Luckily, if some form of the sentiment is missing, the humor isn’t. Ron Pearlman steals every scene he’s in, even from the Always Sunny, though not always funny Charlie Day. As black market Kaiju organ and part pirate, Hannibal Chau (the explanation for the already hilarious name does wonders), Pearlman adds as much levity to the universal stakes as all of the constant, in-house domestic-political drama built upon Raleigh, Idris Elba‘s domineering Stacker Pentecost, and a frustratingly cutesy Mako Mori (Rinko Kuikuchi). Her story, again, as a curious underdog cutie pie in a mecha anime world makes a ton of sense — as to why she needs to prove herself — but left my heart in Michael Bay territory. Only Elba’s defense corp commander struck a give-a-shit chord with me, and that came far (too) late in the flick.

Why oh why aren’t these monsters Coming to America anyway? Done giving up daps to the dogpound with Arsenio Hall? We sure hope so!

Even if the plot and the pilots themselves aren’t exactly brilliant, the script centers around a neural bridge called “The Drift”. This conjoining of pilots’ inner thoughts (and demons) is thankfully enough intelligence to overcome any one-note personality or romantic bluffs that come along our way. The Legacy team has no choice in the matter, but to have enough rigor in those upper-hemispheres in order to handle the control of the Jaeger; and, hey, if their partner’s mental state proves too nightmarish to bare, then spelling out “certain doom” is only putting it nice, precisely.

Don’t tell me you lost your portable zipper again.

Although many of the circumstances come off predictable, del Toro pulls the rug from right under our cynical brains and whips up even more monster than we could ever bargain for.

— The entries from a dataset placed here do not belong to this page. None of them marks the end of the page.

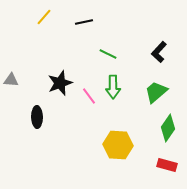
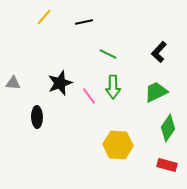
gray triangle: moved 2 px right, 3 px down
green trapezoid: rotated 15 degrees clockwise
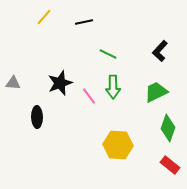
black L-shape: moved 1 px right, 1 px up
green diamond: rotated 16 degrees counterclockwise
red rectangle: moved 3 px right; rotated 24 degrees clockwise
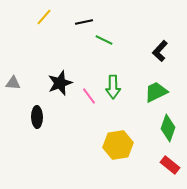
green line: moved 4 px left, 14 px up
yellow hexagon: rotated 12 degrees counterclockwise
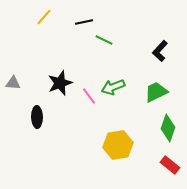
green arrow: rotated 70 degrees clockwise
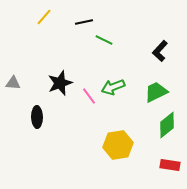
green diamond: moved 1 px left, 3 px up; rotated 32 degrees clockwise
red rectangle: rotated 30 degrees counterclockwise
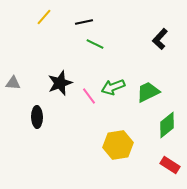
green line: moved 9 px left, 4 px down
black L-shape: moved 12 px up
green trapezoid: moved 8 px left
red rectangle: rotated 24 degrees clockwise
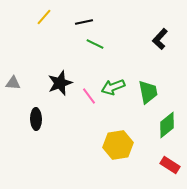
green trapezoid: rotated 105 degrees clockwise
black ellipse: moved 1 px left, 2 px down
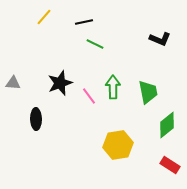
black L-shape: rotated 110 degrees counterclockwise
green arrow: rotated 110 degrees clockwise
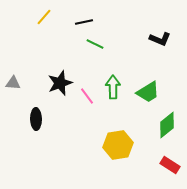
green trapezoid: rotated 70 degrees clockwise
pink line: moved 2 px left
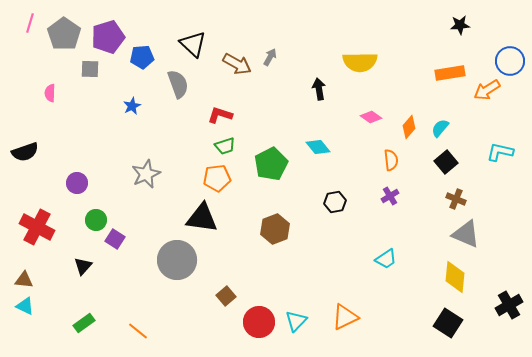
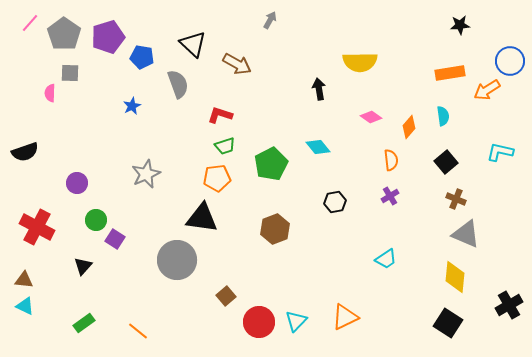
pink line at (30, 23): rotated 24 degrees clockwise
blue pentagon at (142, 57): rotated 15 degrees clockwise
gray arrow at (270, 57): moved 37 px up
gray square at (90, 69): moved 20 px left, 4 px down
cyan semicircle at (440, 128): moved 3 px right, 12 px up; rotated 132 degrees clockwise
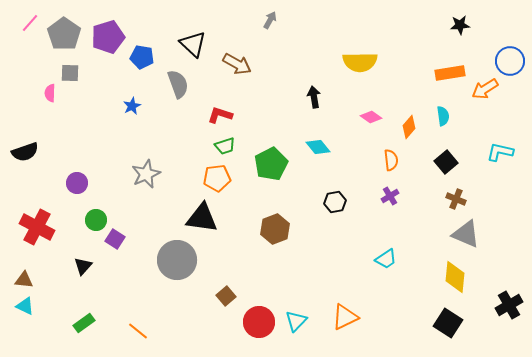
black arrow at (319, 89): moved 5 px left, 8 px down
orange arrow at (487, 90): moved 2 px left, 1 px up
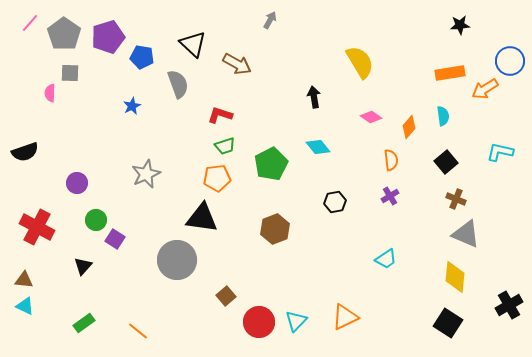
yellow semicircle at (360, 62): rotated 120 degrees counterclockwise
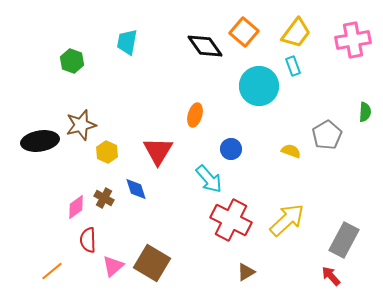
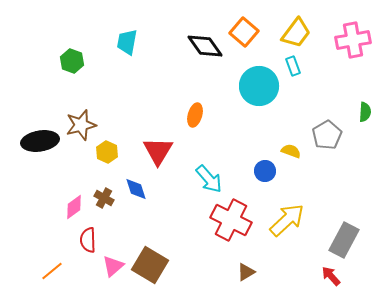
blue circle: moved 34 px right, 22 px down
pink diamond: moved 2 px left
brown square: moved 2 px left, 2 px down
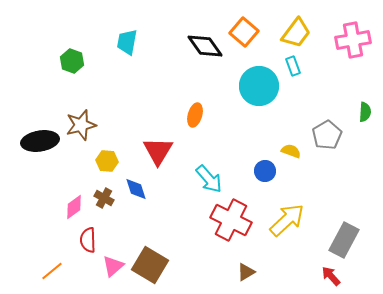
yellow hexagon: moved 9 px down; rotated 20 degrees counterclockwise
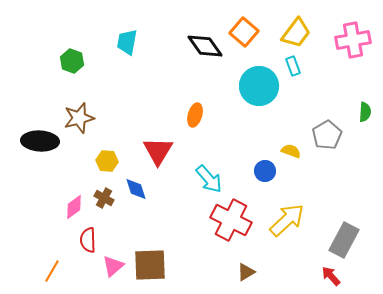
brown star: moved 2 px left, 7 px up
black ellipse: rotated 12 degrees clockwise
brown square: rotated 33 degrees counterclockwise
orange line: rotated 20 degrees counterclockwise
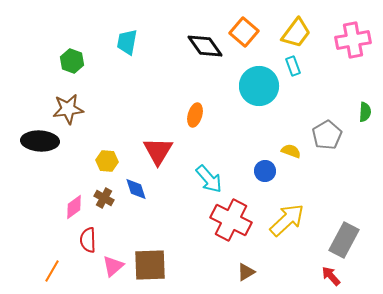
brown star: moved 11 px left, 9 px up; rotated 8 degrees clockwise
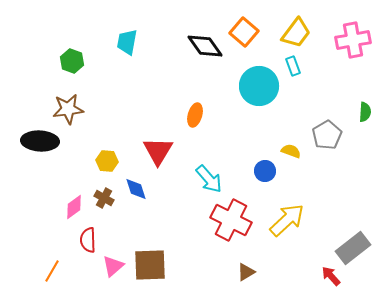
gray rectangle: moved 9 px right, 8 px down; rotated 24 degrees clockwise
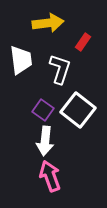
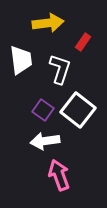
white arrow: rotated 76 degrees clockwise
pink arrow: moved 9 px right, 1 px up
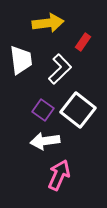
white L-shape: rotated 28 degrees clockwise
pink arrow: rotated 44 degrees clockwise
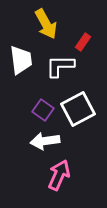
yellow arrow: moved 2 px left, 1 px down; rotated 68 degrees clockwise
white L-shape: moved 3 px up; rotated 136 degrees counterclockwise
white square: moved 1 px up; rotated 24 degrees clockwise
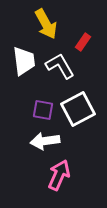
white trapezoid: moved 3 px right, 1 px down
white L-shape: rotated 60 degrees clockwise
purple square: rotated 25 degrees counterclockwise
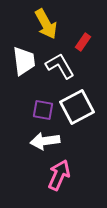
white square: moved 1 px left, 2 px up
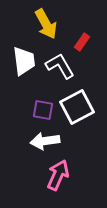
red rectangle: moved 1 px left
pink arrow: moved 1 px left
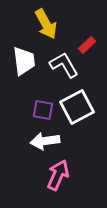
red rectangle: moved 5 px right, 3 px down; rotated 12 degrees clockwise
white L-shape: moved 4 px right, 1 px up
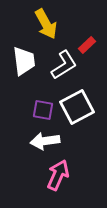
white L-shape: rotated 88 degrees clockwise
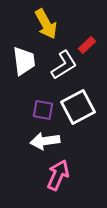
white square: moved 1 px right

In other words, Pacific Rim is advertised as Giant CGI Monsters Versus Giant CGI Robots and that’s exactly what the movie executes so wondrously. del Toro’s tech team nails everything down from the organic realism of natural size and scaled physics (not too fast for 250 feet tall!) to superbly imaginative weapons (retractably rigid swords!) to cool interior cockpit graphics (LED lights!) to beautifully illuminated battlegrounds (uh.. Tokyo!). As far into the future these battles appear, there’s nothing too far-fucking-fetched.

It’s sci-fi that isn’t Star Trek.

There’s also no doubt del Toro intended Pac Rim to come off as a modernized “gothic” version of a b-movie with the use of a RED EPIC, but that doesn’t necessarily justify the often sappy script. However, despite all its faults, this Rev does feel that the majority of audiences are going to love the mesh of Rim‘s smart cinematic sequences and dumb dialog. It’s Transformers with a little more humor, a lot more heart, and a far superior level of detail.

If that sounds like a winner to you, then Pacific Rim may just be the smartest moviegoing choice you make all summer.

3.5 (out of 5) Bibles. The highest compliment I can possibly pay is that anyone can enjoy this film. I’d even recommend this over my 5-Bible Man of Steel only because it plays more accessible. Some acting ups and downs, some great CGI, and many brilliant, memorable Jaeger/Kaiju battles. Also, shout out to the local homie Clifton Collins Jr. for getting a shit-ton of screentime as Ops Tendo Choi. You go, BOI!